Sample - Hitchhiking across North Africa

It took me two excellent rides to make it to Casablanca, home of Humphrey Bogart's Rick's Café. Then I made a serious logistical mistake. The signs were confusing, and I took the road to مدينة الرحمة Madinat instead of مراكش Marrakesh, sending me down the less traveled coast route instead of the direct highway. This last leg of the journey was rough – extremely hot and dusty, and the few cars that drove by ignored my outstretched thumb and rather desperate expression. Without rides, I trudged for two days, the relentless sun beating down on my face, sweat drenching my t-shirt under the weight of my heavy pack.

I kept walking until a wise older man under the shade of an expansive palm tree gestured for me to sit beside him and handed me an orange. The juice stung my blistered lips, reminding me of the thirst and dehydration that left me lightheaded. With a smile, he lowered his hand to the shaded earth, encouraging me to lie down and rest. When I awoke, he was surrounded by smiling young children clambering over him and gazing curiously at me. It was clear that they were from a rather poor nearby village. Their shirts and short pants were all some shade of brown, a bit ragged, and covered with dust, as were their bare feet.

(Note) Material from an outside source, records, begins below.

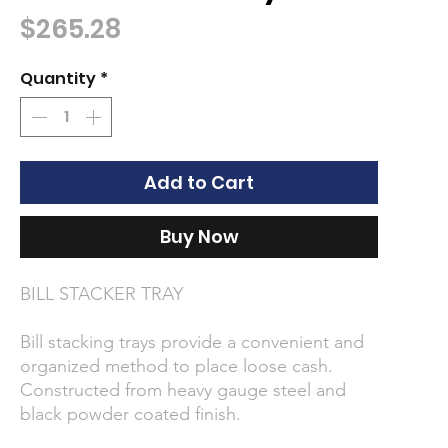
Price
$265.28
Quantity
*
Add to Cart
Buy Now
BILL STACKER TRAY
Bill stacking trays provide a convenient and
organized method to place loose cash.
Constructed from heavy gauge steel and
black powder coated finish.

One precocious four-year-old settled into my lap as I sat up, giggling incessantly. He glanced up at me every few minutes, smacking his forehead with his right hand as if to say, "I can't believe this guy."

I had reached the limits of my North African hitchhiking journey – exhausted from the relentless heat, sick, and as spaced out as I would have been if I had smoked all the hashish we'd been offered. With his brutally cracked brown feet and dusty maroon hat, the old man continued to gesture towards the ground as if to say – "Relax, relax."

The other children gathered around me, bravely touching my backpack and shoulders to be sure I was real, while the boy in my lap kept laughing. I reclined and drifted off, daydreaming that it would make a good story if I died on the side of a deserted Moroccan dirt road. I was wiped out, too exhausted and sick to be nervous or blame myself for trying to hitchhike down this relatively deserted coastal road. Despite my firm belief in Kurt Vonnegut’s “peculiar travel suggestions are dancing lessons from god,” I was starting to think that this may not end well.

An engine roar to my left awoke me, and the air was suddenly filled with the distinctive smell of diesel and a cloud of dust. My salvation was barreling down Highway R320 and somehow knew to stop at the old man’s palm tree.

"Agadir, Agadir, Agadir!" shouted the spry 12-year-old atop the green rattletrap public bus as the vehicle abruptly stopped beside me in a cloud of dust. "Agadir, Agadir, Agadir" – he repeated, it wasn't a question. The skinny kid climbed down the jungle gym ladders at the bus's rear, pulled me up, smiled, and grabbed my pack with his other hand. As I slowly walked toward the door, he ran up the ladder like a monkey, tossing my pack atop the mass of baggage and tying it down.

The stench of packed humanity hit me hard as I stood on the bus’s steps to wave farewell. All the kids stood, beaming and waving their arms. The four-year-old had tears rolling down his cute, chubby cheeks while the old man sat, offering an all-knowing nod instead of a wave.

The baggage kid pounded on the bus roof, yelling, "Lufhum, lufhum," sounding like "Roll 'em, roll 'em" from a TV western. The scene repeated itself at every tiny town on the excruciating seven-hour bus ride to the center of Agadir. I staggered to the town's campground and collapsed onto my sleeping bag, too tired to set up a tent.